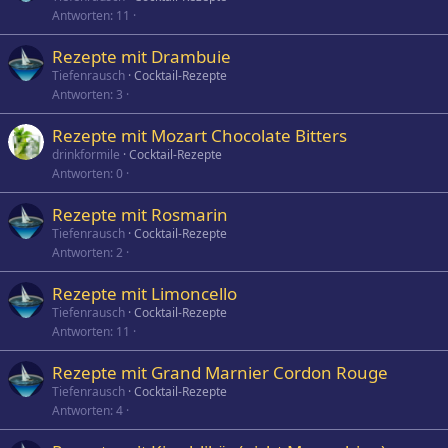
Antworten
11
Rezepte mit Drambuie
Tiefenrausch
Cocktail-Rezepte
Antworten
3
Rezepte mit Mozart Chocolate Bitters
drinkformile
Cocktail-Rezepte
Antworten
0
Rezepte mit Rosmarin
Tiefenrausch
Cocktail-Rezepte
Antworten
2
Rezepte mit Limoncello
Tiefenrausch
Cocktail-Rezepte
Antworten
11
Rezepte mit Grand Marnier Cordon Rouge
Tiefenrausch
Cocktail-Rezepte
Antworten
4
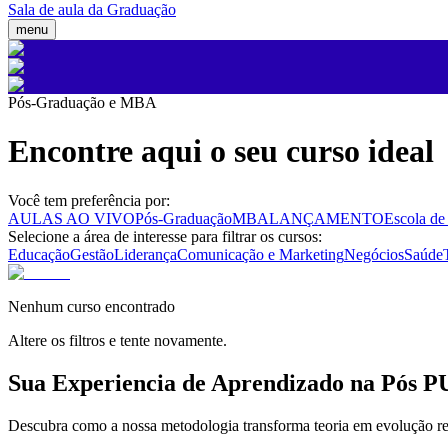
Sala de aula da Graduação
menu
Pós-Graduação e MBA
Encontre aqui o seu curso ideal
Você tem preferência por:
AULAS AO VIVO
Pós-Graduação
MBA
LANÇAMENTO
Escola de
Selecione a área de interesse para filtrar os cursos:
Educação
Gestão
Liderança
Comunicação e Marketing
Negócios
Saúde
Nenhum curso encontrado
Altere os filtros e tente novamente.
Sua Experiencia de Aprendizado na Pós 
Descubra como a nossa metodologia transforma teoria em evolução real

==

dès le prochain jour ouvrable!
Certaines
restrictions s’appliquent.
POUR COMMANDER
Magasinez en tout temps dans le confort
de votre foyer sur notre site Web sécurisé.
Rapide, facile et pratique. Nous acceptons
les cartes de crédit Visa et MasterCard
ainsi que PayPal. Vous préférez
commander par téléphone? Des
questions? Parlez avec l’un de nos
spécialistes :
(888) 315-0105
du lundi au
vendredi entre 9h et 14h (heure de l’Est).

---

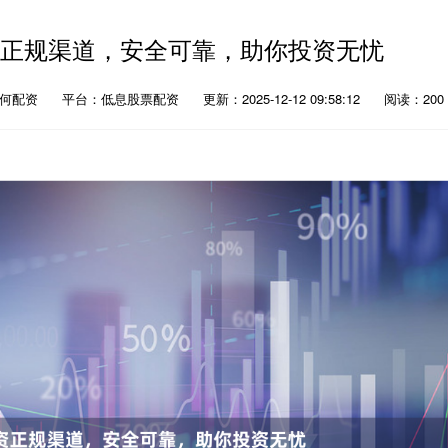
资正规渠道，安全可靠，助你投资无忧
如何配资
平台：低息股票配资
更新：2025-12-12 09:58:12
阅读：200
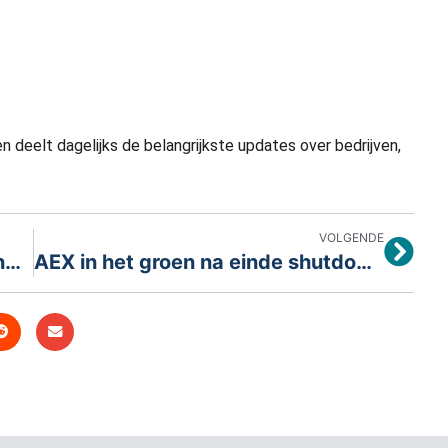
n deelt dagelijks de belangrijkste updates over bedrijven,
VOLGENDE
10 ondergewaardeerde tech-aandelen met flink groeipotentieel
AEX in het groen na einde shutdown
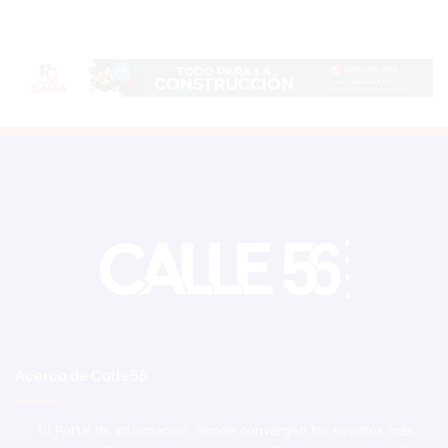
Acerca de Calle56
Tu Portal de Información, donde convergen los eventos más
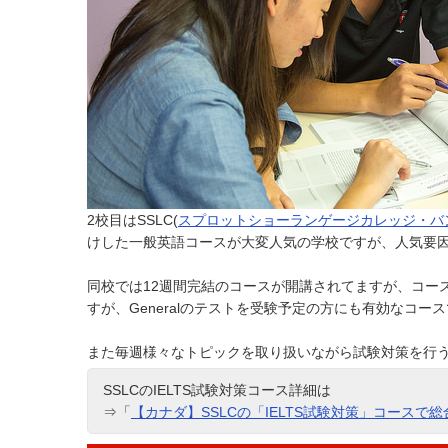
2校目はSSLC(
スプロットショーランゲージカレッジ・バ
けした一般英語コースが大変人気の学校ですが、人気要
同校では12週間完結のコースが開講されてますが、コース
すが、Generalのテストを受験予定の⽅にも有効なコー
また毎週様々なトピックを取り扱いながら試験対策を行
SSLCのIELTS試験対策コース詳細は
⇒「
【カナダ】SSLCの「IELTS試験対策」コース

_WORK TO COMPLETE:_
Tell how many lines above contain the word "Graduação". Nothing but the number is needed.

_ANSWER TO THE PROBLEM:_
3